[Data — start]
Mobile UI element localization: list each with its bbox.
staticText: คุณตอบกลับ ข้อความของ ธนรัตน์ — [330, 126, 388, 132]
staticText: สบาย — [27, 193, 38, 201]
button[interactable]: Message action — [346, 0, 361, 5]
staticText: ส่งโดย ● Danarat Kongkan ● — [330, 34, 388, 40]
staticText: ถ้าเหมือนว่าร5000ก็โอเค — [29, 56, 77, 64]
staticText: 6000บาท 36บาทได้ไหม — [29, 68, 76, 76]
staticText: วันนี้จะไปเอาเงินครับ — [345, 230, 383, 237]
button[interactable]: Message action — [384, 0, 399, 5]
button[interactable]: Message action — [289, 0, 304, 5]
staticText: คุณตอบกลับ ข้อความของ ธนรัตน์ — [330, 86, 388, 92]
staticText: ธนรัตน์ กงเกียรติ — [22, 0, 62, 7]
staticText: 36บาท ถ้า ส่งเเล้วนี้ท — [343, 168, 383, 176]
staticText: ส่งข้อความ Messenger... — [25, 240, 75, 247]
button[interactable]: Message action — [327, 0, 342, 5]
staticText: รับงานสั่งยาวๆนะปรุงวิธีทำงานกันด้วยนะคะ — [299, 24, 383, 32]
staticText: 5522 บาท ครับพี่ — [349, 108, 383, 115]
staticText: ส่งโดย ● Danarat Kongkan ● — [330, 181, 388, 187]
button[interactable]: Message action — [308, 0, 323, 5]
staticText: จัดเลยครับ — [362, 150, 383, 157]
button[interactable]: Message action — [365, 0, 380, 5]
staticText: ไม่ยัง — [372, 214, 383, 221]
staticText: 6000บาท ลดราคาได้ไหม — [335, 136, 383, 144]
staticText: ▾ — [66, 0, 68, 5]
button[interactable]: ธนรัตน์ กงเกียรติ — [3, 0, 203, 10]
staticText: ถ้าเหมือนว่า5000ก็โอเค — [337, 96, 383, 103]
[Data — finish]
§ Assigned task
For the word "action", show every line of the entries that holds it.

§ Task output
button[interactable]: Message action — [346, 0, 361, 5]
button[interactable]: Message action — [384, 0, 399, 5]
button[interactable]: Message action — [289, 0, 304, 5]
button[interactable]: Message action — [327, 0, 342, 5]
button[interactable]: Message action — [308, 0, 323, 5]
button[interactable]: Message action — [365, 0, 380, 5]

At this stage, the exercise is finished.